Williams used first-person phrasing again in 2008 when he blogged on NBC News’ site:

I was with my friend and NBC News Military Analyst Wayne Downing, a retired 4-Star Army General. Wayne and I were riding along as part of an Army mission to deliver bridge components to the Euphrates River, so that the invading forces of the 3rd Infantry could cross the river on their way to Baghdad. We came under fire by what appeared to be Iraqi farmers with RPG’s and AK-47′s. The Chinook helicopter flying in front of ours (from the 101st Airborne) took an RPG to the rear rotor, as all four of our low-flying Chinooks took fire. We were forced down and stayed down — for the better (or worse) part of 3 days and 2 nights.

March 23, 2013, Williams told David Letterman, “Two of our four helicopters were hit by ground-fire, including the one I was in, RPG and AK 47.” 

Williams delivered this passage in the story about how he took a veteran to a Rangers’ hockey game. Williams said on Nightly News, “The story actually started with a terrible moment a dozen years back during the invasion of Iraq when the helicopter we were traveling in was forced down after being hit by an RPG. Our traveling NBC News team was rescued, surrounded and kept alive by an armor mechanized platoon from the U.S. Army 3rd Infantry.”

The feel-good story that followed was as much about Williams being a good guy as it was about a soldier who risked his life serving in Iraq. Madison Square Garden and NBC have refused to answer Poynter’s questions about who pitched the story idea to the Ranger’s public address announcers, who supplied the copy that the announcer read saying Williams had been in a military helicopter that was crippled by gunfire and who told Madison Square Garden that the anchorman would be at the game with a veteran in tow.

Even in retracting the story, Williams couldn’t break his first-person reference addiction. He said, “On this broadcast last week in an effort to honor and thank a veteran who protected me and so many others following a ground-fire incident in the desert during the Iraq War…”.

Nobody would argue Williams’ use of first-person a week ago when he owned the whole stinking mess, “I want to apologize.”

Williams’ other recollections under attack are also first-person references.
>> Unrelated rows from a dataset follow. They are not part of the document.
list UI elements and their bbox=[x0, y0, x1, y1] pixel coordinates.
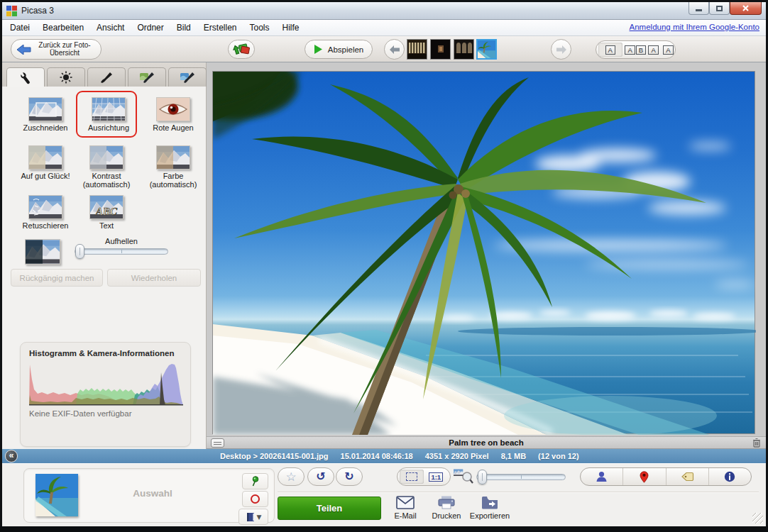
photo-caption[interactable]: Palm tree on beach bbox=[207, 438, 766, 447]
zoom-slider-thumb[interactable] bbox=[478, 470, 487, 484]
brush-green-icon bbox=[139, 71, 155, 84]
histogram-card: Histogramm & Kamera-Informationen Keine … bbox=[20, 342, 191, 447]
picasa-logo-icon bbox=[6, 6, 17, 16]
photo-palm-tree-on-beach[interactable] bbox=[212, 71, 755, 434]
menu-erstellen[interactable]: Erstellen bbox=[204, 23, 237, 33]
map-pin-icon bbox=[640, 471, 649, 483]
tab-effects-blue[interactable] bbox=[168, 67, 207, 87]
tool-rote-augen[interactable]: Rote Augen bbox=[143, 97, 204, 132]
photo-rendering bbox=[213, 72, 756, 435]
tab-effects-green[interactable] bbox=[128, 67, 166, 87]
fit-to-window-button[interactable] bbox=[400, 470, 424, 484]
green-pin-icon bbox=[251, 476, 260, 487]
back-to-library-button[interactable]: Zurück zur Foto-Übersicht bbox=[11, 39, 102, 60]
tags-panel-button[interactable] bbox=[666, 468, 709, 485]
status-bar: « Desktop > 200261415-001.jpg 15.01.2014… bbox=[2, 449, 766, 463]
menu-tools[interactable]: Tools bbox=[249, 23, 269, 33]
places-panel-button[interactable] bbox=[623, 468, 666, 485]
selected-photo-thumbnail[interactable] bbox=[35, 474, 78, 516]
actual-size-button[interactable]: 1:1 bbox=[424, 470, 449, 484]
tool-label: Zuschneiden bbox=[12, 123, 79, 132]
view-dual-button[interactable]: A A bbox=[649, 43, 673, 57]
tool-label: Auf gut Glück! bbox=[12, 172, 79, 180]
menu-datei[interactable]: Datei bbox=[10, 23, 30, 33]
email-envelope-icon bbox=[396, 496, 415, 509]
rotate-right-button[interactable]: ↻ bbox=[336, 467, 363, 486]
zoom-preview-button[interactable] bbox=[454, 469, 473, 487]
menu-hilfe[interactable]: Hilfe bbox=[282, 23, 300, 33]
clear-selection-button[interactable] bbox=[242, 491, 268, 507]
menu-ansicht[interactable]: Ansicht bbox=[97, 23, 124, 33]
add-to-album-button[interactable]: ▼ bbox=[238, 509, 268, 525]
email-label: E-Mail bbox=[394, 511, 416, 520]
next-photo-button[interactable] bbox=[551, 39, 571, 60]
view-single-label: A bbox=[605, 45, 615, 55]
people-panel-button[interactable] bbox=[581, 468, 623, 485]
export-label: Exportieren bbox=[470, 511, 510, 520]
collage-button[interactable] bbox=[228, 40, 255, 59]
share-button[interactable]: Teilen bbox=[278, 497, 381, 520]
filmstrip-thumbnail-2[interactable] bbox=[430, 39, 451, 60]
filmstrip-thumbnail-3[interactable] bbox=[454, 39, 474, 60]
google-account-link[interactable]: Anmeldung mit Ihrem Google-Konto bbox=[630, 23, 759, 31]
close-button[interactable] bbox=[730, 2, 762, 15]
back-arrow-icon bbox=[17, 45, 31, 55]
tool-label: Text bbox=[76, 221, 137, 230]
window-bottom-border bbox=[0, 526, 768, 532]
maximize-button[interactable] bbox=[709, 2, 730, 15]
main-toolbar: Zurück zur Foto-Übersicht Abspielen bbox=[2, 36, 766, 62]
brush-blue-icon bbox=[180, 71, 195, 84]
view-compare-a: A bbox=[625, 45, 635, 55]
zoom-slider-tick bbox=[521, 475, 522, 479]
redo-button[interactable]: Wiederholen bbox=[107, 269, 201, 287]
tool-auf-gut-glueck[interactable]: Auf gut Glück! bbox=[12, 145, 79, 180]
fill-light-slider[interactable] bbox=[75, 248, 168, 255]
resize-grip[interactable] bbox=[752, 513, 763, 523]
hold-selection-button[interactable] bbox=[242, 473, 268, 489]
arrow-right-icon bbox=[556, 45, 566, 54]
star-button[interactable]: ☆ bbox=[278, 467, 305, 486]
play-slideshow-button[interactable]: Abspielen bbox=[305, 40, 373, 59]
selection-tray: Auswahl ▼ bbox=[23, 468, 275, 523]
undo-button[interactable]: Rückgängig machen bbox=[11, 269, 103, 287]
tab-basic-fixes[interactable] bbox=[6, 67, 45, 87]
previous-photo-button[interactable] bbox=[384, 39, 405, 60]
rotate-cw-icon: ↻ bbox=[344, 471, 353, 482]
thumbnail-image bbox=[35, 474, 78, 516]
menu-bild[interactable]: Bild bbox=[177, 23, 191, 33]
print-button[interactable]: Drucken bbox=[425, 496, 468, 520]
view-single-button[interactable]: A bbox=[598, 43, 622, 57]
tool-text[interactable]: ABC Text bbox=[76, 195, 137, 230]
tool-farbe-auto[interactable]: Farbe (automatisch) bbox=[141, 145, 205, 189]
print-label: Drucken bbox=[432, 511, 461, 520]
fill-light-slider-thumb[interactable] bbox=[75, 244, 84, 259]
edit-tab-strip bbox=[2, 62, 206, 87]
menu-ordner[interactable]: Ordner bbox=[137, 23, 163, 33]
view-compare-button[interactable]: AB bbox=[624, 43, 648, 57]
tab-effects-1[interactable] bbox=[87, 67, 126, 87]
trash-icon[interactable] bbox=[752, 438, 761, 448]
clear-circle-icon bbox=[251, 494, 260, 504]
straighten-tool-icon bbox=[92, 97, 126, 121]
export-button[interactable]: Exportieren bbox=[463, 496, 516, 520]
tool-retuschieren[interactable]: Retuschieren bbox=[12, 195, 79, 230]
email-button[interactable]: E-Mail bbox=[384, 496, 427, 520]
tool-kontrast-auto[interactable]: Kontrast (automatisch) bbox=[76, 145, 137, 189]
view-dual-a1: A bbox=[648, 45, 658, 55]
properties-panel-button[interactable] bbox=[709, 468, 751, 485]
filmstrip-thumbnail-4-selected[interactable] bbox=[476, 39, 497, 60]
tab-tuning[interactable] bbox=[47, 67, 85, 87]
album-book-icon bbox=[246, 512, 256, 522]
minimize-button[interactable] bbox=[689, 2, 709, 15]
rotate-left-button[interactable]: ↺ bbox=[307, 467, 334, 486]
tool-ausrichtung[interactable]: Ausrichtung bbox=[82, 97, 135, 132]
tool-zuschneiden[interactable]: Zuschneiden bbox=[12, 97, 79, 132]
menu-bearbeiten[interactable]: Bearbeiten bbox=[43, 23, 84, 33]
collapse-panel-button[interactable]: « bbox=[5, 450, 18, 462]
title-bar[interactable]: Picasa 3 bbox=[2, 2, 766, 20]
arrow-left-icon bbox=[390, 45, 400, 54]
filmstrip-thumbnail-1[interactable] bbox=[407, 39, 427, 60]
zoom-slider[interactable] bbox=[476, 474, 566, 480]
selection-placeholder: Auswahl bbox=[88, 488, 217, 499]
info-icon bbox=[724, 471, 735, 482]
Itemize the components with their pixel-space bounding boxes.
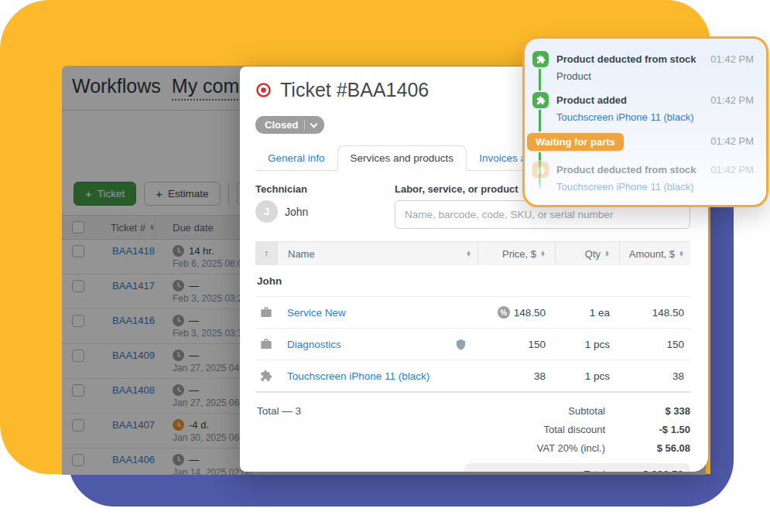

His memory of watching a man jump to his death in the New Orleans Super Dome after Hurricane Katrina, for example included this passage:

We watched, all of us watched, as one man committed suicide.”

He also said he personally had seen a body float by his French Quarter hotel. This weekend, the former manager of that hotel where Williams is reported to have stayed said it was not possible.

The problems that Williams faces today largely have to do with what he said about himself, what he experienced, not about others. Television reporters everywhere may be able to relate to this pressure to promote themselves as a franchise, be pithy and visible online and in social media, show some personality on the air, appear to be empathetic and informed and relate what YOU saw, not what others experienced. Williams’ case may just be the poster child for what happens when journalists forget that the story they are covering shouldn’t be about them.

That is not to say that first-person reporting has no place in journalism. In 1887, Nellie Bly, that crusading journalist, had herself admitted to a New York asylum to uncover the deplorable conditions of “Mad-Houses” warehousing the mentally ill. But she has no photos, no video, no audio to prove her story. Nellie’s first-person accounts told readers how she knew what she knew:

“…The insane asylum on Blackwell’s Island is a human rat-trap. It is easy to get in, but once there it is impossible to get out. I had intended to have myself committed to the violent wards, the Lodge and Retreat, but when I got the testimony of two sane women and could give it, I decided not to risk my health — and hair — so I did not get violent.”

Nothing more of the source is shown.